ENTRIES PROVIDED Block Start
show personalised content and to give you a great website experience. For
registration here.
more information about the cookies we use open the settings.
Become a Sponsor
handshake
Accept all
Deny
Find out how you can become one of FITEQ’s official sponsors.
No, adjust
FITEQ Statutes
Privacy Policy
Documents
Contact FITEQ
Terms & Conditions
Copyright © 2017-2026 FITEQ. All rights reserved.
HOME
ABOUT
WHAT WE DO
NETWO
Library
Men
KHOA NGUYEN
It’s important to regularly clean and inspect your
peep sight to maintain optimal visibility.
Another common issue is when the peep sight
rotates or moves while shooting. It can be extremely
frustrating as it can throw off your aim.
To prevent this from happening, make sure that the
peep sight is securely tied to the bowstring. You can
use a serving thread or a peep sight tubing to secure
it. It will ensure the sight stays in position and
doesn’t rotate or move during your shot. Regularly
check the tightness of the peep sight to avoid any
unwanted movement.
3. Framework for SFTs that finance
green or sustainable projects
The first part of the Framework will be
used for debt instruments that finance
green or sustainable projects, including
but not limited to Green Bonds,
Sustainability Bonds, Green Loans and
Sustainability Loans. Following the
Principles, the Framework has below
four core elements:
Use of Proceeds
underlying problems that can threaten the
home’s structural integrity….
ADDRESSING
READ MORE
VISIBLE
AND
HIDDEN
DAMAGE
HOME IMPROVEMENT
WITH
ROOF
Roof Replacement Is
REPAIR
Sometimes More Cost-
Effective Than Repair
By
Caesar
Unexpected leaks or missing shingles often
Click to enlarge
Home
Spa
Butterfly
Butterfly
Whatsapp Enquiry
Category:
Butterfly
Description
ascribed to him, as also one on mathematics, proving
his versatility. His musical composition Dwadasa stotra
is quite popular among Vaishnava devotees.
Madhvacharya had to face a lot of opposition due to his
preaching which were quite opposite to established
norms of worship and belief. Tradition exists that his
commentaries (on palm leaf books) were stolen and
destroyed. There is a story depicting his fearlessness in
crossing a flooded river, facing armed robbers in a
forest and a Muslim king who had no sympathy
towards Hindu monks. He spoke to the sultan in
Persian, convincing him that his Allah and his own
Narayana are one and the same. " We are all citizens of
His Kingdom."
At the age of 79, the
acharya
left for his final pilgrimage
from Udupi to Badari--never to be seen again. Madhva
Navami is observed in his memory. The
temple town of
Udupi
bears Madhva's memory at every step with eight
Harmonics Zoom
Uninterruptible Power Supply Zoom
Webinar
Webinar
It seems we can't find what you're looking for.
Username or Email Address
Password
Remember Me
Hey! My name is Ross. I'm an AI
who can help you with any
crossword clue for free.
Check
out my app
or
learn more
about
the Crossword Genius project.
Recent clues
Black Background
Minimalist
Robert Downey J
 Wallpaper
ENTRIES PROVIDED Block End
● WHAT THE TASK ASKS
Whenever the word "peep" occurs in a line of the records, that line counts once; state the total alone.

● EXERCISE RESULT
5